Methods All patients admitted to St Mark's Hospital with IF over a 12-month period were included and data on demographics, serum total vitamin D concentration, IF aetiology and vitamin D supplementation prescribed were obtained. If deficiency was identified (≤50 nmol/l) the efficacy of treatment provided was assessed. Descriptive analysis and t-tests were performed.
Results Eighty-four patients were included in the study (42 female, mean age 53±15 years, 92% Caucasian). The aetiology of IF included short bowel (n=30), fistula (n=34), small bowel obstruction (n=13), malabsorption (n=5) and others (n=2). Vitamin D was measured in 76% (n=64) of patients and 75% (n=48) were deficient (mean 41±25 nmol/l, range 9–126).
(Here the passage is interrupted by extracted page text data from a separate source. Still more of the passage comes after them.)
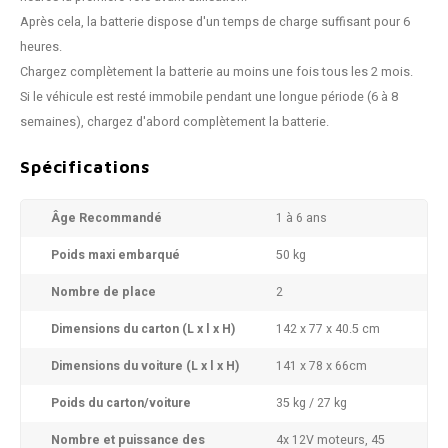
Après cela, la batterie dispose d'un temps de charge suffisant pour 6
heures.
Chargez complètement la batterie au moins une fois tous les 2 mois.
Si le véhicule est resté immobile pendant une longue période (6 à 8
semaines), chargez d'abord complètement la batterie.
Spécifications
Âge Recommandé
1 à 6 ans
Poids maxi embarqué
50 kg
Nombre de place
2
Dimensions du carton (L x l x H)
142 x 77 x 40.5 cm
Dimensions du voiture (L x l x H)
141 x 78 x 66cm
Poids du carton/voiture
35 kg / 27 kg
Nombre et puissance des
4x 12V moteurs, 45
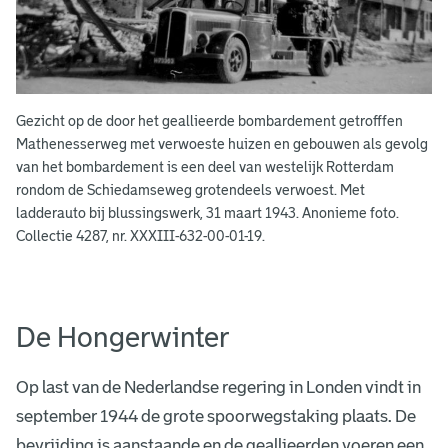
Gezicht op de door het geallieerde bombardement getrofffen
Mathenesserweg met verwoeste huizen en gebouwen als gevolg
van het bombardement is een deel van westelijk Rotterdam
rondom de Schiedamseweg grotendeels verwoest. Met
ladderauto bij blussingswerk, 31 maart 1943. Anonieme foto.
Collectie 4287, nr. XXXIII-632-00-01-19.
De Hongerwinter
Op last van de Nederlandse regering in Londen vindt in
september 1944 de grote spoorwegstaking plaats. De
bevrijding is aanstaande en de geallieerden voeren een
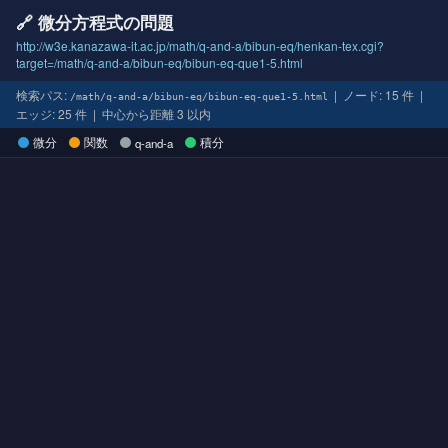
🔗 微分方程式の問題
http://w3e.kanazawa-it.ac.jp/math/q-and-a/bibun-eq/henkan-tex.cgi?
target=/math/q-and-a/bibun-eq/bibun-eq-que1-5.html
検索パス:
| ノード: 15 件 |
/math/q-and-a/bibun-eq/bibun-eq-que1-5.html
エッジ: 25 件 | 中心から距離 3 以内
微分
関数
積分
q-and-a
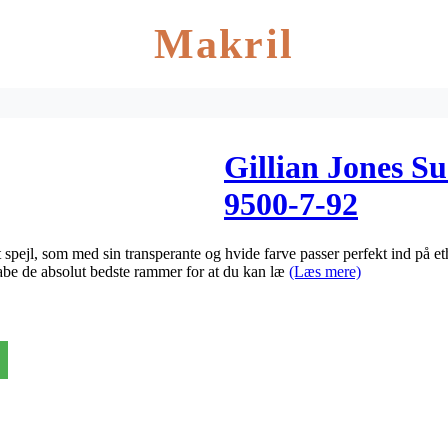
Makril
Gillian Jones Su
9500-7-92
 spejl, som med sin transperante og hvide farve passer perfekt ind på eth
skabe de absolut bedste rammer for at du kan læ
(Læs mere)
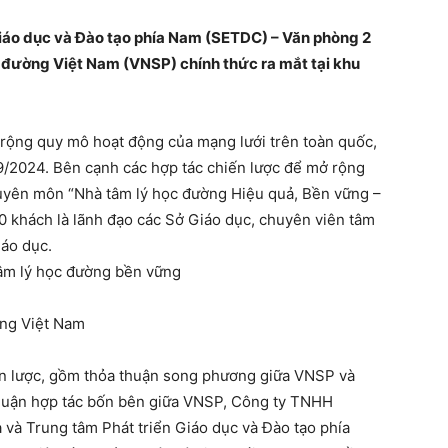
 Giáo dục và Đào tạo phía Nam (SETDC) – Văn phòng 2
 đường Việt Nam (VNSP) chính thức ra mắt tại khu
ở rộng quy mô hoạt động của mạng lưới trên toàn quốc,
g 9/2024. Bên cạnh các hợp tác chiến lược để mở rộng
huyên môn “Nhà tâm lý học đường Hiệu quả, Bền vững –
00 khách là lãnh đạo các Sở Giáo dục, chuyên viên tâm
iáo dục.
Tâm lý học đường bền vững
iến lược, gồm thỏa thuận song phương giữa VNSP và
thuận hợp tác bốn bên giữa VNSP, Công ty TNHH
và Trung tâm Phát triển Giáo dục và Đào tạo phía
Vitamin D concentrations were lower in men (33.4±15.3 nmol/l) compared to women (49.5±29.5 nmol/l) (p=0.009). No association was demonstrated with age, aetiology of IF, or ethnicity. There was a trend towards reduced Vitamin D and increasing BMI (p=0.187, r2=0.028). No seasonal variation was demonstrated between summer (June–November, 42.8±26.5 nmol/l) and winter (December–May, 39.3±21.6 nmol/l) (p=0.57). Only 26% (n=22) of patients had repeat vitamin D concentrations before discharge. There was a significant increase in vitamin D concentrations from 35±22 nmol/l to 44.8±14.3 nmol/l, (p=0.03). Twenty-nine patients received intramuscular Vitamin D at a dose of 300 000 IU. In these patients there was an increase in concentration before (28.4±13.6 nmol/l) and after (42.8±12.7 nmol/l). Due to the small numbers of patients it was not possible to determine the efficacy of the different vitamin D preparations or the effect of the multivitamin preparation used in parenteral nutrition (Cernevit®) on serum concentrations.
Conclusion Vitamin D deficiency is common and occurs in three-quarters of IF patients. Male gender was associated with lower concentrations. Robust policies need to be in place for the identification of vitamin D deficiency including the supplementation and monitoring of vitamin D deficiency in patients with IF to ensure adequate serum concentrations are achieved.
Competing interests None declared.
References 1. Michal L, Melamed. 25-Hydroxyvitamin D levels and the risk of mortality in the general population Arch Intern Med 2008;168:1629.
2. Tee CT, et al. Hypovitaminosis D in patients on long-term parenteral nutrition. Proc Nut Soc 2010;69:E554.